Le Kenya offre peut-être à l’Afrique l’un des premiers exemples concrets de la rapidité avec laquelle l’intelligence artificielle peut transformer un marché du travail.

Une activité peut être très rentable aujourd’hui et perdre une grande partie de sa valeur quelques années plus tard.

C’est précisément pour cette raison que la formation permanente devient essentielle.

La Côte d’Ivoire semble d’ailleurs vouloir aller dans cette direction. En juin 2026, le gouvernement a lancé le Système d’Information sur le Marché du Travail (SIMT), destiné notamment à mieux identifier les métiers émergents et à anticiper les besoins futurs en compétences.

Cette capacité d’anticipation sera déterminante.


Ne pas lutter contre l’IA, apprendre à travailler avec elle

Pour un jeune Ivoirien qui se lance aujourd’hui dans le freelancing, le message n’est donc pas : « l’IA va prendre ton emploi ».

Le message devrait plutôt être :

« Apprends à créer une valeur que l’IA seule ne peut pas facilement reproduire. »

Savoir écrire ne suffira peut-être plus. Il faudra savoir communiquer.

Savoir traduire ne suffira plus. Il faudra comprendre le contexte et la culture du client.

Savoir créer une image ne suffira plus. Il faudra savoir construire une identité visuelle et une stratégie.

Savoir utiliser ChatGPT ne suffira pas non plus. Il faudra savoir vérifier, réfléchir, décider et apporter une véritable expertise.

L’IA ne signe donc pas nécessairement la fin du freelancing africain.

Elle pourrait plutôt marquer la fin d’une certaine manière de travailler en ligne.


Le Kenya nous avertit, la Côte d’Ivoire doit anticiper

L’histoire des rédacteurs kenyans constitue finalement un avertissement autant qu’une opportunité.

Le numérique a permis à une génération de jeunes Africains d’accéder à des clients et à des revenus internationaux sans nécessairement quitter leur pays.

Mais la même technologie qui a ouvert cette porte est désormais capable d’automatiser une partie des tâches qui permettaient d’y entrer.

Pour la Côte d’Ivoire, le défi est donc immense : former une jeunesse capable non seulement d’utiliser les technologies actuelles, mais surtout de s’adapter à celles qui arriveront demain.

Car dans l’économie numérique, la compétence la plus précieuse pourrait bien être celle qui permet de continuer à apprendre.

L’IA ne remplacera pas nécessairement tous les freelances.
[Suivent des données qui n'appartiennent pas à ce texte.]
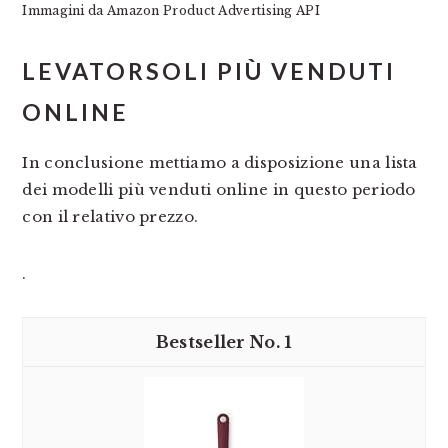
Immagini da Amazon Product Advertising API
LEVATORSOLI PIÙ VENDUTI
ONLINE
In conclusione mettiamo a disposizione una lista
dei modelli più venduti online in questo periodo
con il relativo prezzo.
.
1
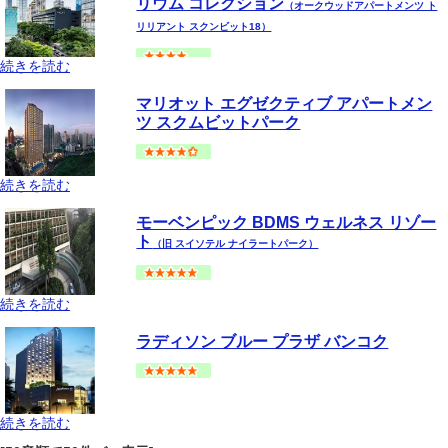
リウム コレクション
（オークウッドアパートメンツ ト
リリアント スクンビット18）
続きを読む
バンコク
スクムビット(アソーク-プロンポン手前)
地図
マリオット エグゼクティブ アパートメン
--
円～
ツ スクムビットパーク
続きを読む
バンコク
スクムビット(アソーク-プロンポン手前)
地図
モーベンピック BDMS ウェルネス リゾー
--
円～
ト
（旧 スイソテル ナイラートパーク）
続きを読む
バンコク
プラトゥーナム
地図
ラディソン ブルー プラザ バンコク
--
円～
続きを読む
バンコク
スクムビット(アソーク-プロンポン手前)
地図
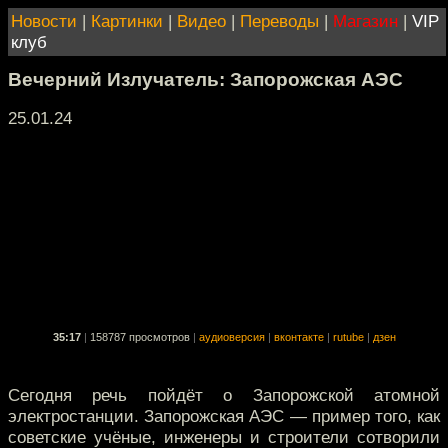
Новости
|
Картинки
|
Видео
|
Переводы
|
Магазин
|
VIP
клуб
Вечерний Излучатель: Запорожская АЭС
25.01.24
35:17
|
158787 просмотров
|
аудиоверсия
|
вконтакте
|
rutube
|
дзен
Сегодня речь пойдёт о Запорожской атомной
электростанции. Запорожская АЭС — пример того, как
советские учёные, инженеры и строители сотворили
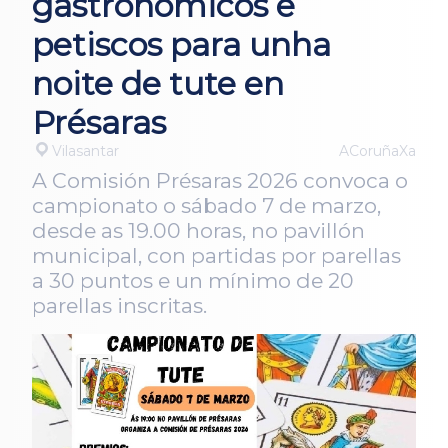
gastronómicos e
petiscos para unha
noite de tute en
Présaras
Vilasantar
ACoruñaXa
A Comisión Présaras 2026 convoca o
campionato o sábado 7 de marzo,
desde as 19.00 horas, no pavillón
municipal, con partidas por parellas
a 30 puntos e un mínimo de 20
parellas inscritas.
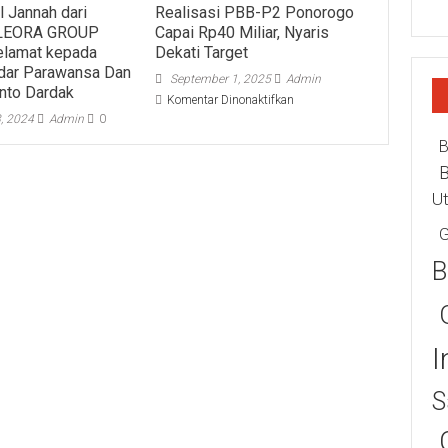
l Jannah dari
Realisasi PBB-P2 Ponorogo
 LEORA GROUP
Capai Rp40 Miliar, Nyaris
elamat kepada
Dekati Target
ndar Parawansa Dan
September 1, 2025
Admin
anto Dardak
pada
Komentar Dinonaktifkan
Realisasi
, 2024
Admin
0
PBB-
B
P2
Ponorogo
Capai
U
Rp40
Miliar,
G
Nyaris
Dekati
B
Target
I
S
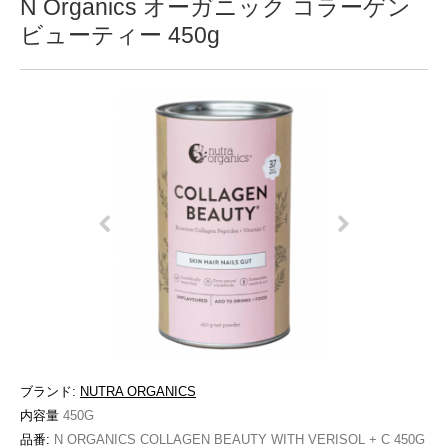
N Organics オーガニック コラーゲン
ビューティー 450g
ブランド:
NUTRA ORGANICS
内容量
450G
品番:
N ORGANICS COLLAGEN BEAUTY WITH VERISOL + C 450G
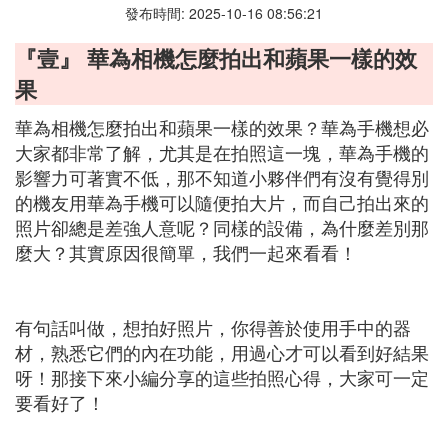
發布時間: 2025-10-16 08:56:21
『壹』 華為相機怎麼拍出和蘋果一樣的效
果
華為相機怎麼拍出和蘋果一樣的效果？華為手機想必
大家都非常了解，尤其是在拍照這一塊，華為手機的
影響力可著實不低，那不知道小夥伴們有沒有覺得別
的機友用華為手機可以隨便拍大片，而自己拍出來的
照片卻總是差強人意呢？同樣的設備，為什麼差別那
麼大？其實原因很簡單，我們一起來看看！
有句話叫做，想拍好照片，你得善於使用手中的器
材，熟悉它們的內在功能，用過心才可以看到好結果
呀！那接下來小編分享的這些拍照心得，大家可一定
要看好了！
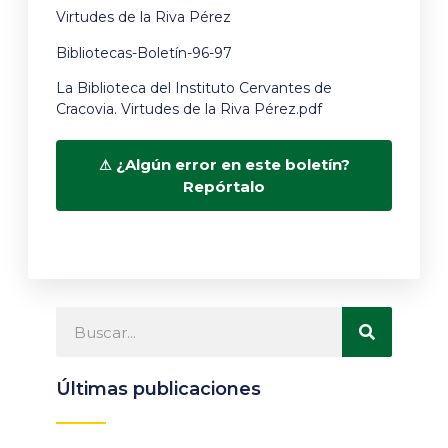
Virtudes de la Riva Pérez
Bibliotecas-Boletín-96-97
La Biblioteca del Instituto Cervantes de
Cracovia. Virtudes de la Riva Pérez.pdf
¿Algún error en este boletín?
Repórtalo
Últimas publicaciones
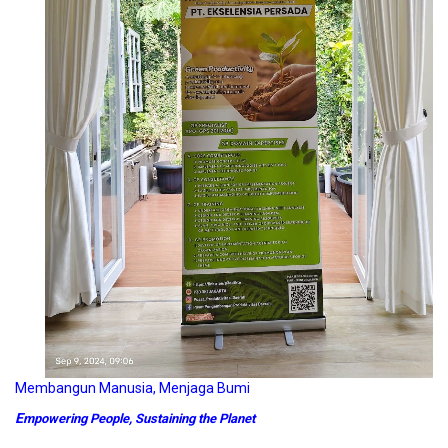
Membangun Manusia, Menjaga Bumi
E
mpowering People, Sustaining the Planet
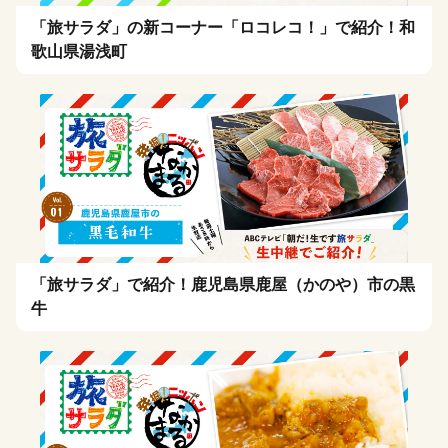
「旅サラダ」の新コーナー「ロコレコ！」で紹介！和
歌山県湯浅町
「旅サラダ」で紹介！鹿児島県鹿屋（かのや）市の黒
牛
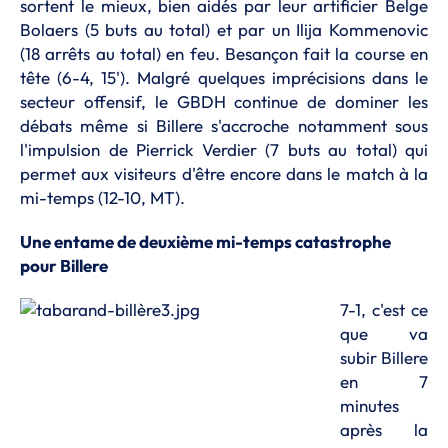
sortent le mieux, bien aidés par leur artificier Belge
Bolaers (5 buts au total) et par un Ilija Kommenovic
(18 arrêts au total) en feu. Besançon fait la course en
tête (6-4, 15'). Malgré quelques imprécisions dans le
secteur offensif, le GBDH continue de dominer les
débats même si Billere s'accroche notamment sous
l'impulsion de Pierrick Verdier (7 buts au total) qui
permet aux visiteurs d'être encore dans le match à la
mi-temps (12-10, MT).
Une entame de deuxième mi-temps catastrophe
pour Billere
7-1, c'est ce
que va
subir Billere
en 7
minutes
après la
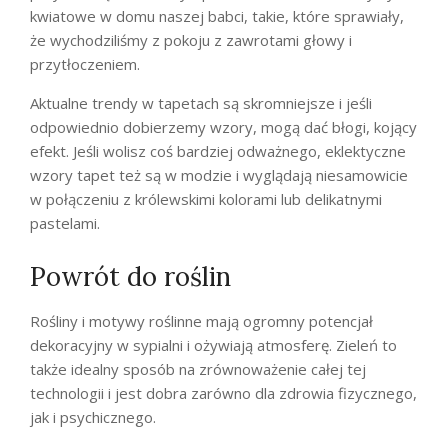
kwiatowe w domu naszej babci, takie, które sprawiały,
że wychodziliśmy z pokoju z zawrotami głowy i
przytłoczeniem.
Aktualne trendy w tapetach są skromniejsze i jeśli
odpowiednio dobierzemy wzory, mogą dać błogi, kojący
efekt. Jeśli wolisz coś bardziej odważnego, eklektyczne
wzory tapet też są w modzie i wyglądają niesamowicie
w połączeniu z królewskimi kolorami lub delikatnymi
pastelami.
Powrót do roślin
Rośliny i motywy roślinne mają ogromny potencjał
dekoracyjny w sypialni i ożywiają atmosferę. Zieleń to
także idealny sposób na zrównoważenie całej tej
technologii i jest dobra zarówno dla zdrowia fizycznego,
jak i psychicznego.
Mais les freelances qui sauront utiliser l’IA auront probablement un avantage sur ceux qui refuseront de l’apprendre.


À retenir

Le cas du Kenya : jusqu’à 40 000 personnes auraient travaillé dans la rédaction de devoirs à Nairobi au sommet de cette activité. L’arrivée de l’IA a fortement réduit la demande.

Le cas ivoirien : des milliers de jeunes Abidjanais travaillent déjà avec des clients internationaux via des plateformes de freelancing.

Le défi : l’IA automatise progressivement certaines tâches numériques répétitives.

La réponse : développer des compétences complémentaires : expertise, créativité, analyse, stratégie, communication et maîtrise de l’IA.

L’enjeu pour la Côte d’Ivoire : adapter la formation professionnelle aux nouveaux besoins du marché du travail.


Article adapté et contextualisé par Agora225.net à partir d’une enquête publiée par The New York Times le 5 septembre 2026, avec mise en perspective à partir de sources ivoiriennes.